Behavioural finance, developed by Robert Schiller, is a theory that argues that, contra the EMH, market prices reflect psychological factors rather than the real underlying values of the assets being traded. Behavioural finance has identified so many biases that it is essentially irrefutable. For instance, the gambler’s fallacy and the clustering illusion, yield opposite predictions. If a stock price has risen repeatedly, the gambler’s fallacy would hold that it is “due” for a correction downwards, while the clustering illusion would hold that the trend must continue upwards. Behavioural economists could thus explain a movement in either direction according to their theory, making the theory untestable in principle. Austrian theory avoids such psychological theorizing. Austrians hold that you can derive sound theory from the axiom that humans act, that they use means to achieve ends. Austrians have no particular qualm with bringing psychological factors into the analysis of economic history, but they don’t see them as part of economic theory.

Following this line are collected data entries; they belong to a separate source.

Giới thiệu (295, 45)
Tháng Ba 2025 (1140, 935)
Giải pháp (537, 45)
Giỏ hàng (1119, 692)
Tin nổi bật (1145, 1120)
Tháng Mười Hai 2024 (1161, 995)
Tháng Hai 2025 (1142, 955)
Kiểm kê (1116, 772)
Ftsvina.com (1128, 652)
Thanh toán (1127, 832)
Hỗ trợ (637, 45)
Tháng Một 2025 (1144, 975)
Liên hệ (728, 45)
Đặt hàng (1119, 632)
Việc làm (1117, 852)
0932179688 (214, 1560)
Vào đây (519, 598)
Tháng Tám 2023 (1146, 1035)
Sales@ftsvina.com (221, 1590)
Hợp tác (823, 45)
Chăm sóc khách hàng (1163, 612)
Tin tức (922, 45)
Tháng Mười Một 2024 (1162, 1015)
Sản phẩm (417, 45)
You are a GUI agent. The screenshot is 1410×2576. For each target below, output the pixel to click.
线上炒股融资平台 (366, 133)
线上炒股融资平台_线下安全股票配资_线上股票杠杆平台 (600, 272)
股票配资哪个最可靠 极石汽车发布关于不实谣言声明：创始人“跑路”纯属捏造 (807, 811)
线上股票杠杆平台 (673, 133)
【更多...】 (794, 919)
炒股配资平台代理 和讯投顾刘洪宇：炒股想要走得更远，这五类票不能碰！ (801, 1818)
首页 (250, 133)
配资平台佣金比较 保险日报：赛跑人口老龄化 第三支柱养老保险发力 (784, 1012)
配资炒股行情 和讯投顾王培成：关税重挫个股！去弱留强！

Modigliani-Miller is a theory of corporate finance that says that the way a firm is financed, with more debt or equity, is irrelevant to its value. M&M holds that the value of the firm is uniquely determined by its discounted stream of revenues. Austrians might contend, in contrast, that firms financed through debt are exposed to greater risk in the case that they make entrepreneurial errors.
George is working towards an “Austrian markets hypothesis,” which would hold that markets are constantly endeavoring to achieve equilibrium, but never actually succeeding. Austrians can bring a greater appreciation of understanding, prudence, practical experience, and local knowledge to finance theory. These ideas have been wrongly impugned by modern quantitative finance, which has elevated theoreticians above entrepreneurs.